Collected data
::::
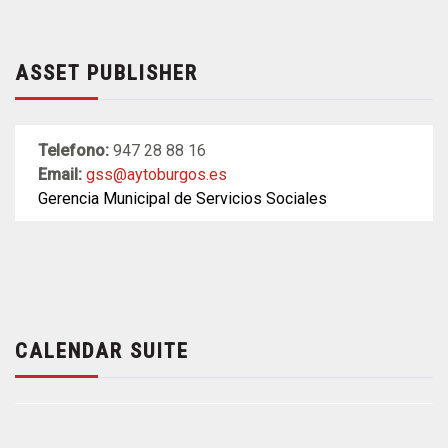
ASSET PUBLISHER
Telefono:
947 28 88 16
Email:
gss@aytoburgos.es
Gerencia Municipal de Servicios Sociales
CALENDAR SUITE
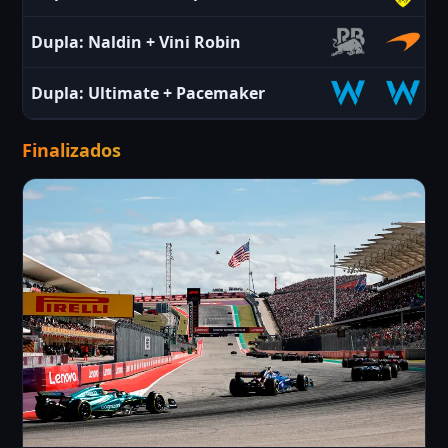
Dupla:
Naldin
+
Vini Robin
Dupla:
Ultimate
+
Pacemaker
Finalizados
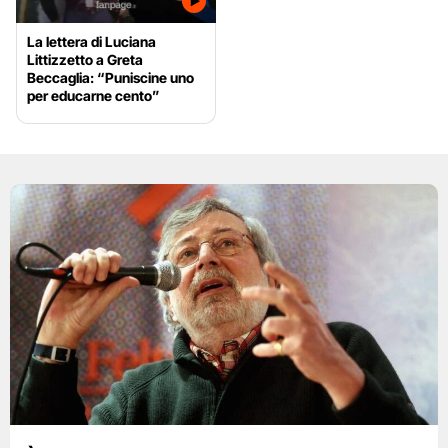
La lettera di Luciana
Littizzetto a Greta
Beccaglia: “Puniscine uno
per educarne cento”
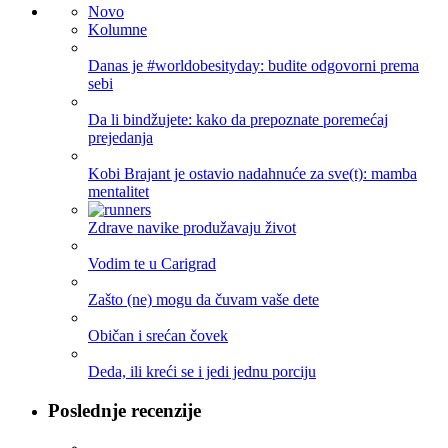
Novo
Kolumne
Danas je #worldobesityday: budite odgovorni prema
sebi
Da li bindžujete: kako da prepoznate poremećaj
prejedanja
Kobi Brajant je ostavio nadahnuće za sve(t): mamba
mentalitet
Zdrave navike produžavaju život
Vodim te u Carigrad
Zašto (ne) mogu da čuvam vaše dete
Običan i srećan čovek
Deda, ili kreći se i jedi jednu porciju
Poslednje recenzije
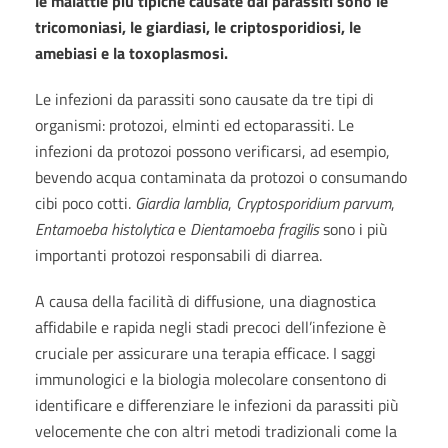
le malattie più tipiche causate dai parassiti sono le
tricomoniasi, le giardiasi, le criptosporidiosi, le
amebiasi e la toxoplasmosi.
Le infezioni da parassiti sono causate da tre tipi di
organismi: protozoi, elminti ed ectoparassiti. Le
infezioni da protozoi possono verificarsi, ad esempio,
bevendo acqua contaminata da protozoi o consumando
cibi poco cotti.
Giardia lamblia
,
Cryptosporidium parvum
,
Entamoeba histolytica
e
Dientamoeba fragilis
sono i più
importanti protozoi responsabili di diarrea.
A causa della facilità di diffusione, una diagnostica
affidabile e rapida negli stadi precoci dell’infezione è
cruciale per assicurare una terapia efficace. I saggi
immunologici e la biologia molecolare consentono di
identificare e differenziare le infezioni da parassiti più
velocemente che con altri metodi tradizionali come la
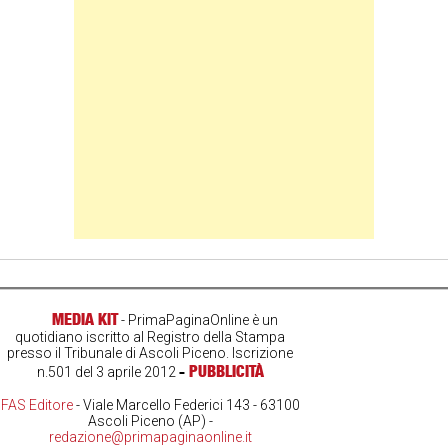
MEDIA KIT
- PrimaPaginaOnline è un
quotidiano iscritto al Registro della Stampa
presso il Tribunale di Ascoli Piceno. Iscrizione
-
PUBBLICITÀ
n.501 del 3 aprile 2012
FAS Editore
- Viale Marcello Federici 143 - 63100
Ascoli Piceno (AP) -
redazione@primapaginaonline.it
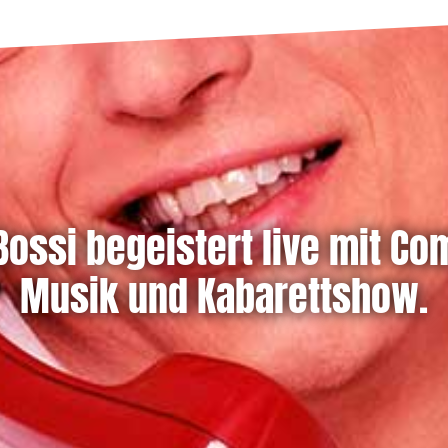
 Bossi begeistert live mit Co
Musik und Kabarettshow.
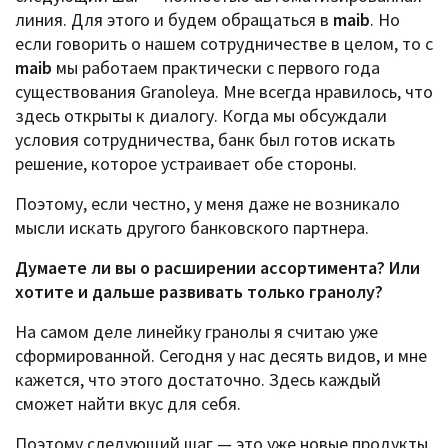
линия. Для этого и будем обращаться в
maib
. Но
если говорить о нашем сотрудничестве в целом, то с
maib
мы работаем практически с первого года
существования Granoleya. Мне всегда нравилось, что
здесь открыты к диалогу. Когда мы обсуждали
условия сотрудничества, банк был готов искать
решение, которое устраивает обе стороны.
Поэтому, если честно, у меня даже не возникало
мысли искать другого банковского партнера.
Думаете ли вы о расширении ассортимента? Или
хотите и дальше развивать только гранолу?
На самом деле линейку гранолы я считаю уже
сформированной. Сегодня у нас десять видов, и мне
кажется, что этого достаточно. Здесь каждый
сможет найти вкус для себя.
Поэтому следующий шаг — это уже новые продукты.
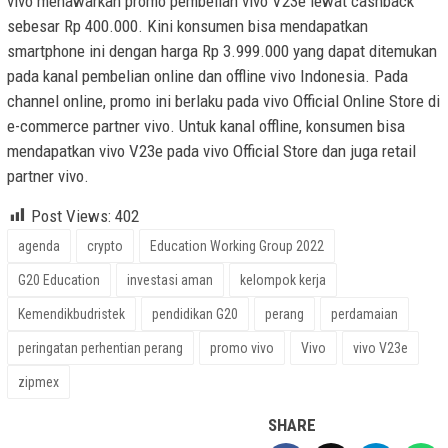
vivo menawarkan promo pembelian vivo V23e lewat cashback
sebesar Rp 400.000. Kini konsumen bisa mendapatkan
smartphone ini dengan harga Rp 3.999.000 yang dapat ditemukan
pada kanal pembelian online dan offline vivo Indonesia. Pada
channel online, promo ini berlaku pada vivo Official Online Store di
e-commerce partner vivo. Untuk kanal offline, konsumen bisa
mendapatkan vivo V23e pada vivo Official Store dan juga retail
partner vivo.
Post Views:
402
agenda
crypto
Education Working Group 2022
G20 Education
investasi aman
kelompok kerja
Kemendikbudristek
pendidikan G20
perang
perdamaian
peringatan perhentian perang
promo vivo
Vivo
vivo V23e
zipmex
SHARE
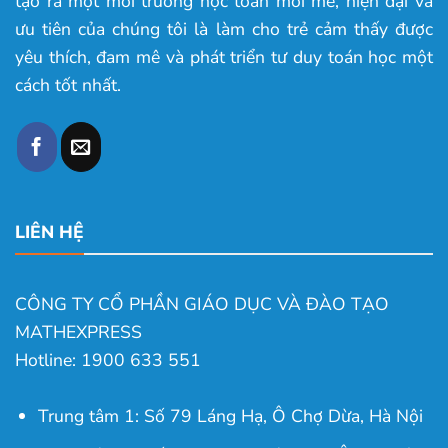
tạo ra một môi trường học toán mới mẻ, hiện đại và
ưu tiên của chúng tôi là làm cho trẻ cảm thấy được
yêu thích, đam mê và phát triển tư duy toán học một
cách tốt nhất.
LIÊN HỆ
CÔNG TY CỔ PHẦN GIÁO DỤC VÀ ĐÀO TẠO
MATHEXPRESS
Hotline: 1900 633 551
Trung tâm 1: Số 79 Láng Hạ, Ô Chợ Dừa, Hà Nội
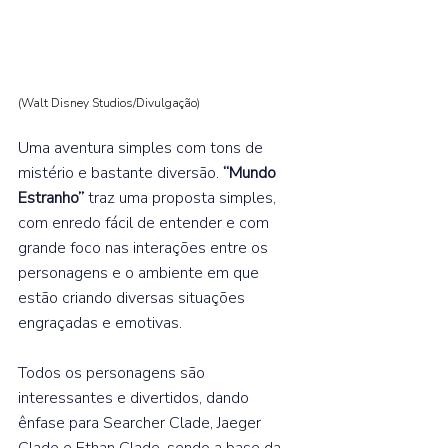
(Walt Disney Studios/Divulgação
) 
Uma aventura simples com tons de 
mistério e bastante diversão. 
“Mundo 
Estranho”
 traz uma proposta simples, 
com enredo fácil de entender e com 
grande foco nas interações entre os 
personagens e o ambiente em que 
estão criando diversas situações 
engraçadas e emotivas.⁣ 
Todos os personagens são 
interessantes e divertidos, dando 
ênfase para Searcher Clade, Jaeger 
Clade e Ethan Clade, sendo a base da 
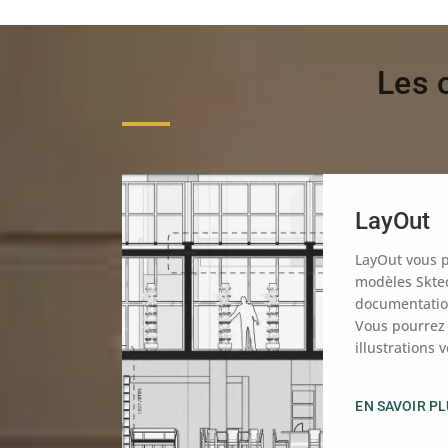
Les 
LayOut
LayOut vous 
modèles Skte
documentatio
Vous pourrez 
illustrations v
EN SAVOIR P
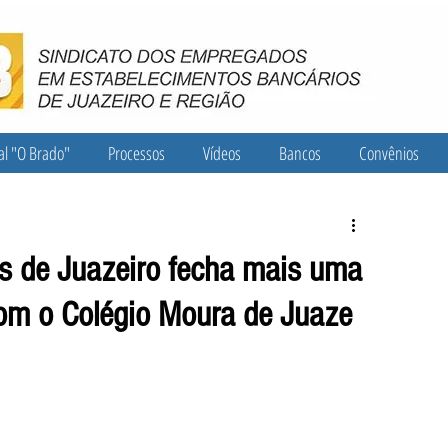
al "O Brado"
Processos
Vídeos
Bancos
Convênios
os de Juazeiro fecha mais uma
com o Colégio Moura de Juaze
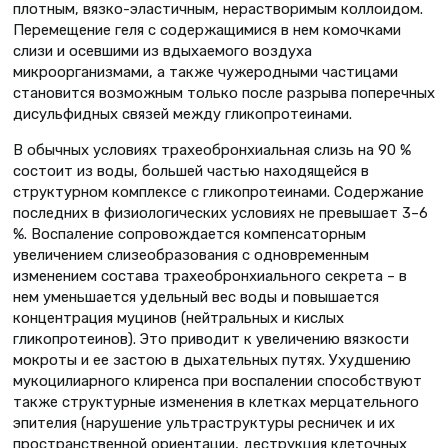
плотным, вязко-эластичным, нерастворимым коллоидом.
Перемещение геля с содержащимися в нем комочками
слизи и осевшими из вдыхаемого воздуха
микроорганизмами, а также чужеродными частицами
становится возможным только после разрыва поперечных
дисульфидных связей между гликопротеинами.
В обычных условиях трахеобронхиальная слизь на 90 %
состоит из воды, большей частью находящейся в
структурном комплексе с гликопротеинами. Содержание
последних в физиологических условиях не превышает 3–6
%. Воспаление сопровождается компенсаторным
увеличением слизеобразования с одновременным
изменением состава трахеобронхиального секрета – в
нем уменьшается удельный вес воды и повышается
концентрация муцинов (нейтральных и кислых
гликопротеинов). Это приводит к увеличению вязкости
мокроты и ее застою в дыхательных путях. Ухудшению
мукоцилиарного клиренса при воспалении способствуют
также структурные изменения в клетках мерцательного
эпителия (нарушение ультраструктуры ресничек и их
пространственной ориентации, деструкция клеточных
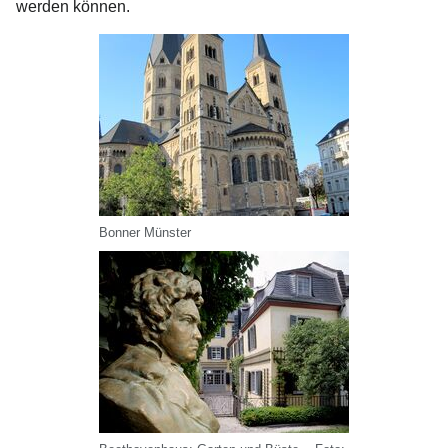
werden können.
Bonner Münster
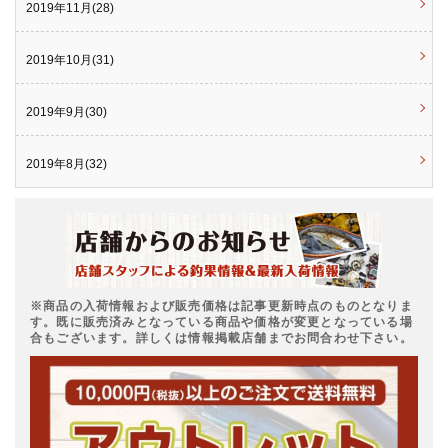
2019年11月(28)
2019年10月(31)
2019年9月(30)
2019年8月(32)
※商品の入荷情報および販売価格は記事更新時点のものとなりま
す。既に販売済みとなっている商品や価格が変更となっている場
合もございます。詳しくは情報掲載店舗までお問合わせ下さい。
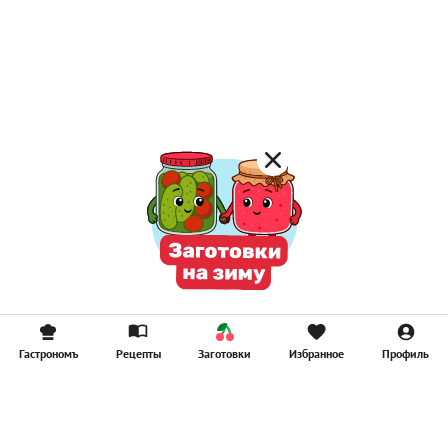
Гастрономъ
Рецепты
Заготовки
Избранное
Профиль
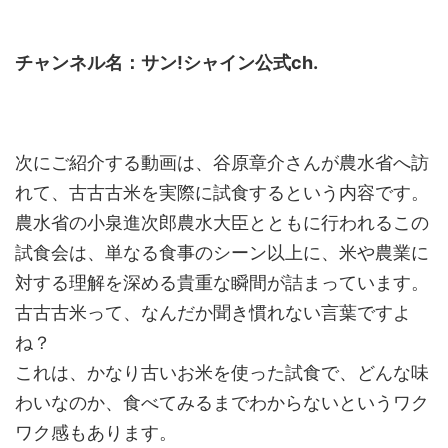
チャンネル名：サン!シャイン公式ch.
次にご紹介する動画は、谷原章介さんが農水省へ訪
れて、古古古米を実際に試食するという内容です。
農水省の小泉進次郎農水大臣とともに行われるこの
試食会は、単なる食事のシーン以上に、米や農業に
対する理解を深める貴重な瞬間が詰まっています。
古古古米って、なんだか聞き慣れない言葉ですよ
ね？
これは、かなり古いお米を使った試食で、どんな味
わいなのか、食べてみるまでわからないというワク
ワク感もあります。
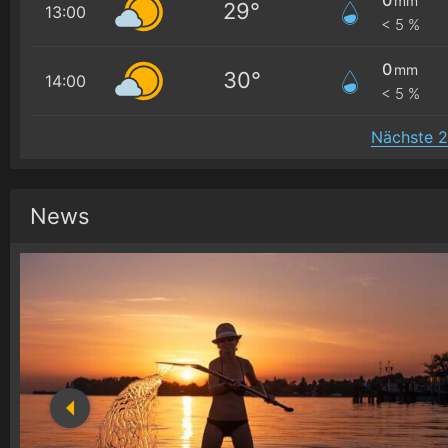
mm
29°
13:00
< 5 %
0
mm
30°
14:00
< 5 %
Nächste 2
News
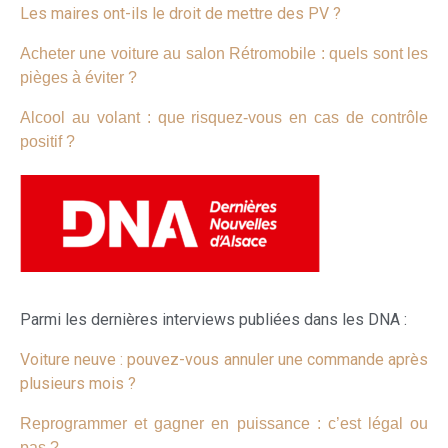
Les maires ont-ils le droit de mettre des PV ?
Acheter une voiture au salon Rétromobile : quels sont les
pièges à éviter ?
Alcool au volant : que risquez-vous en cas de contrôle
positif ?
Parmi les dernières interviews publiées dans les DNA :
Voiture neuve : pouvez-vous annuler une commande après
plusieurs mois ?
Reprogrammer et gagner en puissance : c’est légal ou
pas ?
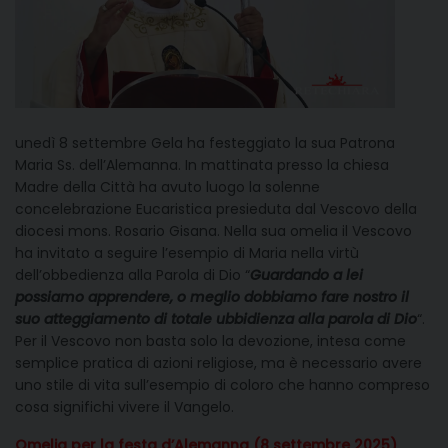
unedì 8 settembre Gela ha festeggiato la sua Patrona
Maria Ss. dell’Alemanna. In mattinata presso la chiesa
Madre della Città ha avuto luogo la solenne
concelebrazione Eucaristica presieduta dal Vescovo della
diocesi mons. Rosario Gisana. Nella sua omelia il Vescovo
ha invitato a seguire l’esempio di Maria nella virtù
dell’obbedienza alla Parola di Dio “
Guardando a lei
possiamo apprendere, o meglio dobbiamo fare nostro il
suo atteggiamento di totale ubbidienza alla parola di Dio
“.
Per il Vescovo non basta solo la devozione, intesa come
semplice pratica di azioni religiose, ma è necessario avere
uno stile di vita sull’esempio di coloro che hanno compreso
cosa significhi vivere il Vangelo.
Omelia per la festa d’Alemanna (8 settembre 2025)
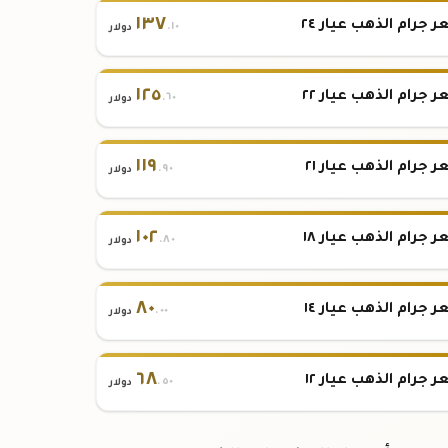
١٣٧
 جرام الذهب عيار ٢٤
.١٠
دولار
١٢٥
 جرام الذهب عيار ٢٢
.٦٠
دولار
١١٩
 جرام الذهب عيار ٢١
.٩٠
دولار
١٠٢
 جرام الذهب عيار ١٨
.٨٠
دولار
٨٠
 جرام الذهب عيار ١٤
.٠٠
دولار
٦٨
 جرام الذهب عيار ١٢
.٥٠
دولار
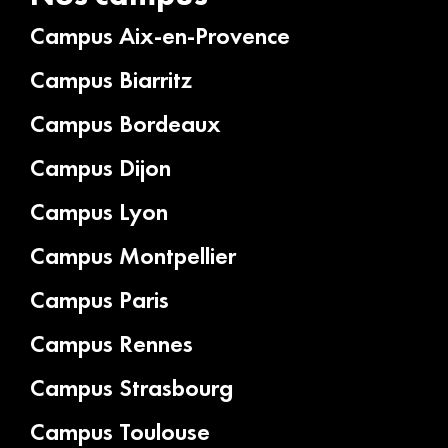
Campus Aix-en-Provence
Campus Biarritz
Campus Bordeaux
Campus Dijon
Campus Lyon
Campus Montpellier
Campus Paris
Campus Rennes
Campus Strasbourg
Campus Toulouse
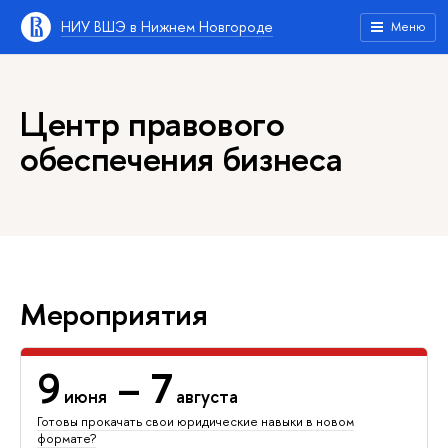
НИУ ВШЭ в Нижнем Новгороде
Меню
Центр правового
обеспечения бизнеса
Мероприятия
9
– 7
июня
августа
Готовы прокачать свои юридические навыки в новом
формате?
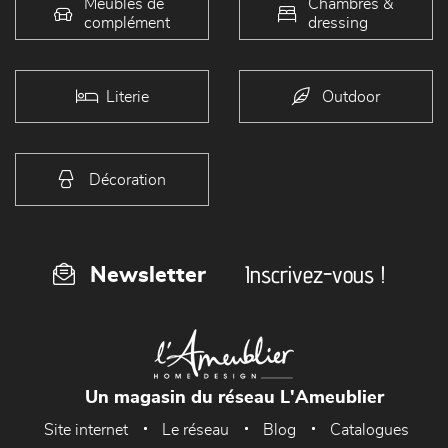
Meubles de
Chambres &
complément
dressing
Literie
Outdoor
Décoration
Inscrivez-vous !
Newsletter
Un magasin du réseau L'Ameublier
Site internet
Le réseau
Blog
Catalogues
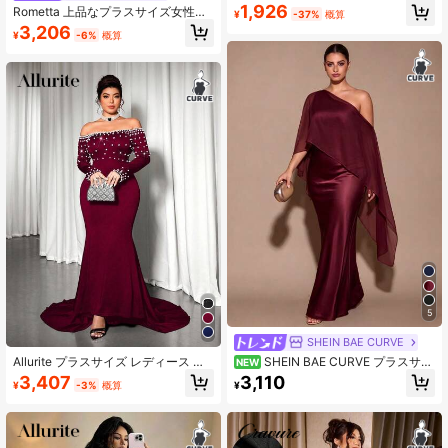
ン装飾オフショルダー ボディコン ロ
1,926
Rometta 上品なプラスサイズ女性用
¥
-37%
概算
ングドレス パーティー用
ジャガード織りオフショルダーウエ
3,206
¥
-6%
概算
ストシェイプドレス
5
SHEIN BAE CURVE
Allurite プラスサイズ レディース エ
SHEIN BAE CURVE プラスサイ
NEW
レガントなオフショルダー パールビ
ズ レディース エレガント ロング ア
3,407
3,110
¥
-3%
概算
¥
ーズ 長袖ドレス
シンメトリーショルダー ドレス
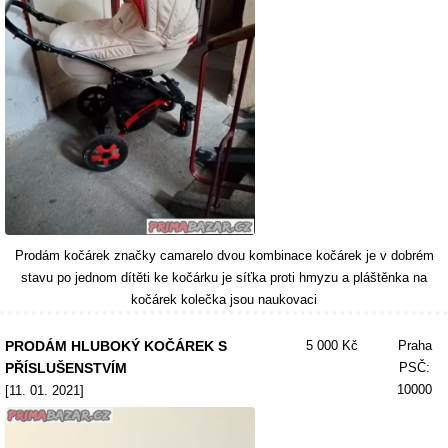
Prodám kočárek značky camarelo dvou kombinace kočárek je v dobrém
stavu po jednom dítěti ke kočárku je síťka proti hmyzu a pláštěnka na
kočárek kolečka jsou naukovaci
PRODÁM HLUBOKÝ KOČÁREK S
5 000 Kč
Praha
PŘÍSLUŠENSTVÍM
PSČ:
10000
[11. 01. 2021]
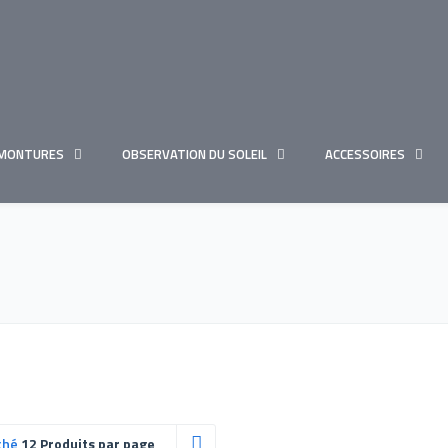
MONTURES
OBSERVATION DU SOLEIL
ACCESSOIRES
ché
12 Produits par page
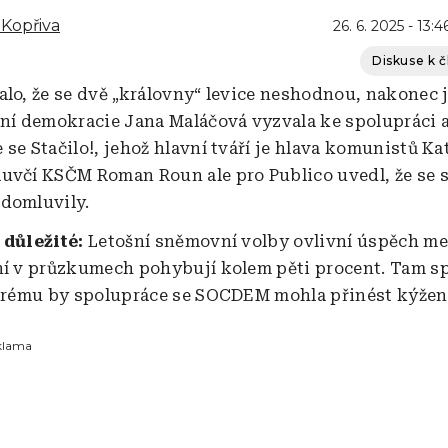
Kopřiva
26. 6. 2025 - 13:4
Diskuse k 
alo, že se dvě „královny“ levice neshodnou, nakonec j
lní demokracie Jana Maláčová vyzvala ke spolupráci 
se Stačilo!, jehož hlavní tváří je hlava komunistů Ka
uvčí KSČM Roman Roun ale pro Publico uvedl, že se s
edomluvily.
 důležité:
Letošní sněmovní volby ovlivní úspěch me
ní v průzkumech pohybují kolem pěti procent. Tam sp
terému by spolupráce se SOCDEM mohla přinést kýžen
klama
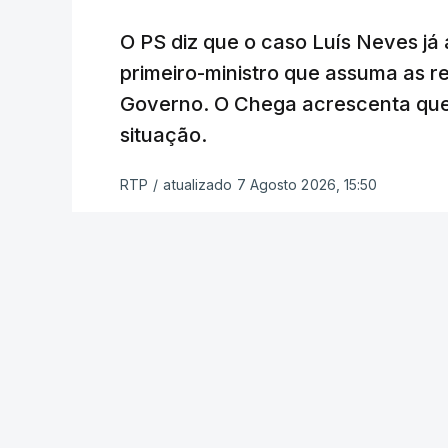
O PS diz que o caso Luís Neves já a
Empreiteiro que f
trabalhou para o d
primeiro-ministro que assuma as 
atualizado 7 Agosto 20
Governo. O Chega acrescenta que
situação.
RTP
/
atualizado 7 Agosto 2026, 15:50
ERRO
100
ERROR ON HTML5 MEDIA ELEMENT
::::
Task to carry out. Write out, word for word, the stretch of entries that begins at the line with "Campus Rennes" and ends at the line with "Letošní sněmovní volby ovlivní úspěch me". Pictures do not belong in it.

Result.
Campus Rennes
Campus Strasbourg
Campus Toulouse
НИУ ВШЭ в Нижнем Новгороде
Меню
Центр правового
обеспечения бизнеса
Мероприятия
9
– 7
июня
августа
Готовы прокачать свои юридические навыки в новом
формате?
Meubles de
Chambres &
complément
dressing
Literie
Outdoor
Décoration
Inscrivez-vous !
Newsletter
Un magasin du réseau L'Ameublier
Site internet
Le réseau
Blog
Catalogues
ン装飾オフショルダー ボディコン ロ
1,926
Rometta 上品なプラスサイズ女性用
¥
-37%
概算
ングドレス パーティー用
ジャガード織りオフショルダーウエ
3,206
¥
-6%
概算
ストシェイプドレス
5
SHEIN BAE CURVE
Allurite プラスサイズ レディース エ
SHEIN BAE CURVE プラスサイ
NEW
レガントなオフショルダー パールビ
ズ レディース エレガント ロング ア
3,407
3,110
¥
-3%
概算
¥
ーズ 長袖ドレス
シンメトリーショルダー ドレス
Prodám kočárek značky camarelo dvou kombinace kočárek je v dobrém
stavu po jednom dítěti ke kočárku je síťka proti hmyzu a pláštěnka na
kočárek kolečka jsou naukovaci
PRODÁM HLUBOKÝ KOČÁREK S
5 000 Kč
Praha
PŘÍSLUŠENSTVÍM
PSČ:
10000
[11. 01. 2021]
MONTURES
OBSERVATION DU SOLEIL
ACCESSOIRES
ché
12 Produits par page
Kopřiva
26. 6. 2025 - 13:4
Diskuse k 
alo, že se dvě „královny“ levice neshodnou, nakonec j
lní demokracie Jana Maláčová vyzvala ke spolupráci 
se Stačilo!, jehož hlavní tváří je hlava komunistů Ka
uvčí KSČM Roman Roun ale pro Publico uvedl, že se s
edomluvily.
 důležité:
Letošní sněmovní volby ovlivní úspěch me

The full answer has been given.